UNPROGETTO di progresso civile avviato con la determinante collaborazione della Caritas diocesana di Manfredonia attraverso la struttura operativa della “Casa della Carità”, un luogo di solidarietà che tra le varie e diverse attività che svolge in favore dei bisognosi, dei fragili, vi è anche quella di ospitare immigrati provenienti da Paesi africani. «L’opportunità di poter operare nel Parco archeologico di Siponto – spiega don Luciano Vergura, direttore della Caritas – è valsa ai nostri profughi per accostarsi alla storia del luogo e ad avviare un cammino di integrazione per una nuova vita di speranza».

HUSSEIN Mohammed Taki è un mediatore culturale 61enne arrivato in Italia dall’Afghanistan in aereo attraverso i corridoi umanitari della Caritas italiana; così la giovane Farzana Shakeeb assieme ai genitori fuggiti dall’Afghanistan, studia economia all’Università di Foggia; Yulia Trasiuk è invece scampata alla guerra in Ucraina dove era impiegata in una fabbrica di giocattoli: alcune schegge di una umanità martoriata che a Manfredonia ha trovato respiro di vita. «A Siponto – osserva don Luciano – a contatto con i millenni di storia hanno riscoperto la forza e il senso del futuro: il patrimonio culturale come elemento di pace e di incontro fra culture diverse».

PER TANTI versi un ritorno al passato.

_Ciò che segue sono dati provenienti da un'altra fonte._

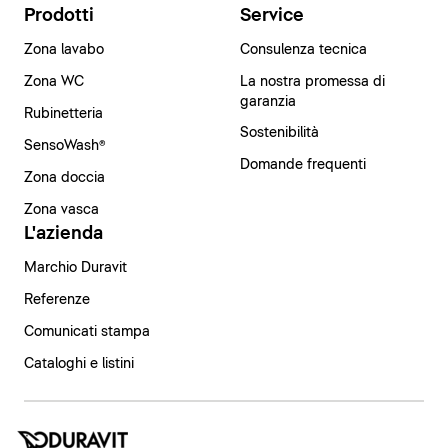
Prodotti
Service
Zona lavabo
Consulenza tecnica
Zona WC
La nostra promessa di
garanzia
Rubinetteria
Sostenibilità
SensoWash®
Domande frequenti
Zona doccia
Zona vasca
L'azienda
Marchio Duravit
Referenze
Comunicati stampa
Cataloghi e listini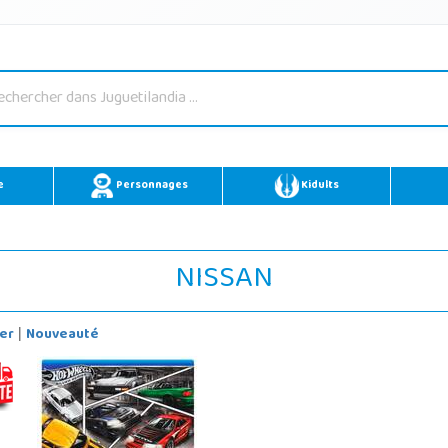
e
Personnages
Kidults
NISSAN
er
Nouveauté
|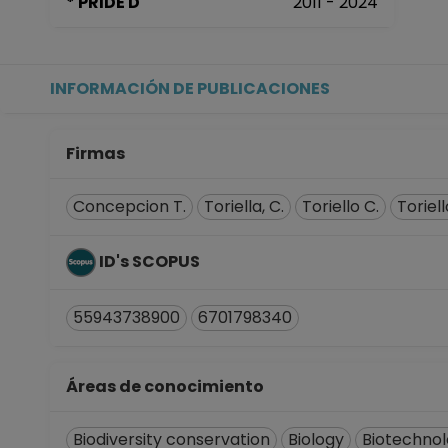
* PRIDE D
2011 - 2024
INFORMACIÓN DE PUBLICACIONES
Firmas
Concepcion T.
Toriella, C.
Toriello C.
Toriell
ID's SCOPUS
55943738900
6701798340
Áreas de conocimiento
Biodiversity conservation
Biology
Biotechnol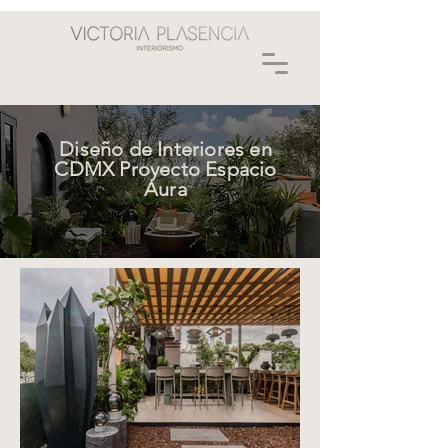
Diseño de Interiores en
CDMX Proyecto Espacio
Aura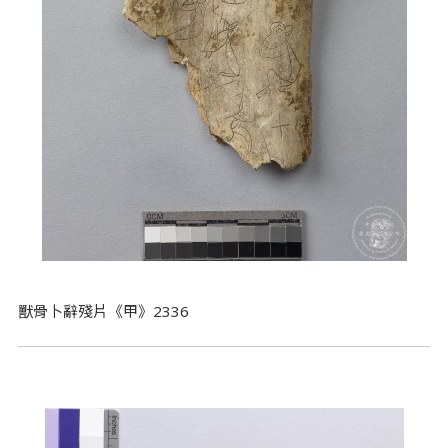
獸骨卜辭殘片《甲》2336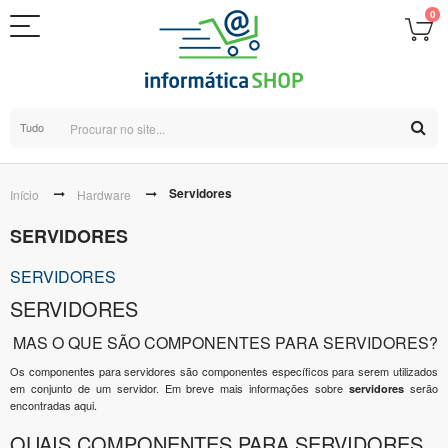
0
Tudo
Servidores
Início
Hardware
SERVIDORES
SERVIDORES
SERVIDORES
MAS O QUE SÃO COMPONENTES PARA SERVIDORES?
Os componentes para servidores são componentes específicos para serem utilizados
em conjunto de um servidor. Em breve mais informações sobre
serão
servidores
encontradas aqui.
OUAIS COMPONENTES PARA SERVIDORES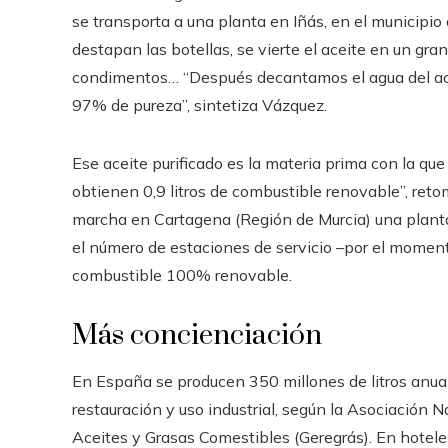
se transporta a una planta en Iñás, en el municipio 
destapan las botellas, se vierte el aceite en un gran 
condimentos… “Después decantamos el agua del aceit
97% de pureza”, sintetiza Vázquez.
Ese aceite purificado es la materia prima con la que
obtienen 0,9 litros de combustible renovable”, re
marcha en Cartagena (Región de Murcia) una planta
el número de estaciones de servicio –por el momen
combustible 100% renovable.
Más concienciación
En España se producen 350 millones de litros anua
restauración y uso industrial, según la Asociación
Aceites y Grasas Comestibles (Geregrás). En hotel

L’antica Siponto era infatti un porto aperto sul mondo come fanno bene intendere numerosi frammenti di anfore e assimilati di fabbricazione africana rinvenuti negli scavi della zona del porto. «Oggi – chiarisce – il professore Volpe – l’area archeologica è a qualche centinaio di metri dal mare, separata dalle ville della moderna Siponto; ma al tempo della sua fondazione il mare arrivava fin sotto le mura della città». Un po’ come successo per Manfredonia: Il mare che lambiva le mura angioine della città sveva, è stato tirato indietro con la costruzione della banchina di Tramontana e del Lungomare Nazario Sauro.

«IL PORTO di Siponto – prosegue Volpe – aveva una importanza strategica, era infatti il porto di imbarco del grano prodotto nel Tavoliere. Gli scavi ci hanno restituito una serie di tracce di grandi magazzini di età medievale sovrapposti a quelli di età romana a dimostrazione dell’uso continuo del porto». Ancora oggi, con le dovute trasformazioni evolutive, nella città erede di Siponto, il porto costituisce un riferimento fondamentale di sviluppo commerciale e dunque culturale di Manfredonia.